About this task
Retype every line of the data, keeping each word exactly.

Page-level text extractions
______________________________

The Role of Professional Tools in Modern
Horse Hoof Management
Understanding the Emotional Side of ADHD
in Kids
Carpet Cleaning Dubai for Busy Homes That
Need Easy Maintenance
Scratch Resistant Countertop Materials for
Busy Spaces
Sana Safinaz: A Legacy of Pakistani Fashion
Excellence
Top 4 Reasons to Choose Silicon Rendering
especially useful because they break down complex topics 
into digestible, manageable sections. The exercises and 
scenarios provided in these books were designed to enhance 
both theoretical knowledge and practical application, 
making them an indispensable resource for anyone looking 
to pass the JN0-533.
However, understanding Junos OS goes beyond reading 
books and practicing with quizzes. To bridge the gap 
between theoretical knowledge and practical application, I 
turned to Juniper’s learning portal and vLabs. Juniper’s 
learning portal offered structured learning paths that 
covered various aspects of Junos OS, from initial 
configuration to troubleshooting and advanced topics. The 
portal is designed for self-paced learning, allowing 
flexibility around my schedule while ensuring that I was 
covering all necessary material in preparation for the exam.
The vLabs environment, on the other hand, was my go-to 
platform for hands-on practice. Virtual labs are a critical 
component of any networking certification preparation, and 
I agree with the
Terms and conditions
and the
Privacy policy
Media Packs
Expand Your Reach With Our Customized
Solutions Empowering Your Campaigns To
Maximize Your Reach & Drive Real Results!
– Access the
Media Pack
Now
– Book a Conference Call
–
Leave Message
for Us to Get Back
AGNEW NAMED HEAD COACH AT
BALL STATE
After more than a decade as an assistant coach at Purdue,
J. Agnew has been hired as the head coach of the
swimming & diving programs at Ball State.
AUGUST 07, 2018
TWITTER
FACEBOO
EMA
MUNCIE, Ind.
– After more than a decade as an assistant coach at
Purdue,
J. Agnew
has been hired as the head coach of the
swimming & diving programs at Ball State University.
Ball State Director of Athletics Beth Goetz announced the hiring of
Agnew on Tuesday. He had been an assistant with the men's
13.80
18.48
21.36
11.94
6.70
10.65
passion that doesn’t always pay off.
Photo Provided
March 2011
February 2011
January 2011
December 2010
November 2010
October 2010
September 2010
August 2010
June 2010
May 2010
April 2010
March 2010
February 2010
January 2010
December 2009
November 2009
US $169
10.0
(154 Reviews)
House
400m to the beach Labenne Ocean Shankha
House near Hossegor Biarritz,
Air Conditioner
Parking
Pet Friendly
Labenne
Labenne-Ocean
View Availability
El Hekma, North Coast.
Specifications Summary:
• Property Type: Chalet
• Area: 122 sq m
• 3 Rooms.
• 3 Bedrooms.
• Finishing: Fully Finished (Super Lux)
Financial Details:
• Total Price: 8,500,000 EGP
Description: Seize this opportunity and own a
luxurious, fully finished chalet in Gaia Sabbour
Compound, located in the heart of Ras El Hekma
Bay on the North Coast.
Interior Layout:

______________________________

Written answer
The Role of Professional Tools in Modern
Horse Hoof Management
Understanding the Emotional Side of ADHD
in Kids
Carpet Cleaning Dubai for Busy Homes That
Need Easy Maintenance
Scratch Resistant Countertop Materials for
Busy Spaces
Sana Safinaz: A Legacy of Pakistani Fashion
Excellence
Top 4 Reasons to Choose Silicon Rendering
especially useful because they break down complex topics 
into digestible, manageable sections. The exercises and 
scenarios provided in these books were designed to enhance 
both theoretical knowledge and practical application, 
making them an indispensable resource for anyone looking 
to pass the JN0-533.
However, understanding Junos OS goes beyond reading 
books and practicing with quizzes. To bridge the gap 
between theoretical knowledge and practical application, I 
turned to Juniper’s learning portal and vLabs. Juniper’s 
learning portal offered structured learning paths that 
covered various aspects of Junos OS, from initial 
configuration to troubleshooting and advanced topics. The 
portal is designed for self-paced learning, allowing 
flexibility around my schedule while ensuring that I was 
covering all necessary material in preparation for the exam.
The vLabs environment, on the other hand, was my go-to 
platform for hands-on practice. Virtual labs are a critical 
component of any networking certification preparation, and 
I agree with the
Terms and conditions
and the
Privacy policy
Media Packs
Expand Your Reach With Our Customized
Solutions Empowering Your Campaigns To
Maximize Your Reach & Drive Real Results!
– Access the
Media Pack
Now
– Book a Conference Call
–
Leave Message
for Us to Get Back
AGNEW NAMED HEAD COACH AT
BALL STATE
After more than a decade as an assistant coach at Purdue,
J. Agnew has been hired as the head coach of the
swimming & diving programs at Ball State.
AUGUST 07, 2018
TWITTER
FACEBOO
EMA
MUNCIE, Ind.
– After more than a decade as an assistant coach at
Purdue,
J. Agnew
has been hired as the head coach of the
swimming & diving programs at Ball State University.
Ball State Director of Athletics Beth Goetz announced the hiring of
Agnew on Tuesday. He had been an assistant with the men's
13.80
18.48
21.36
11.94
6.70
10.65
passion that doesn’t always pay off.
Photo Provided
March 2011
February 2011
January 2011
December 2010
November 2010
October 2010
September 2010
August 2010
June 2010
May 2010
April 2010
March 2010
February 2010
January 2010
December 2009
November 2009
US $169
10.0
(154 Reviews)
House
400m to the beach Labenne Ocean Shankha
House near Hossegor Biarritz,
Air Conditioner
Parking
Pet Friendly
Labenne
Labenne-Ocean
View Availability
El Hekma, North Coast.
Specifications Summary:
• Property Type: Chalet
• Area: 122 sq m
• 3 Rooms.
• 3 Bedrooms.
• Finishing: Fully Finished (Super Lux)
Financial Details:
• Total Price: 8,500,000 EGP
Description: Seize this opportunity and own a
luxurious, fully finished chalet in Gaia Sabbour
Compound, located in the heart of Ras El Hekma
Bay on the North Coast.
Interior Layout:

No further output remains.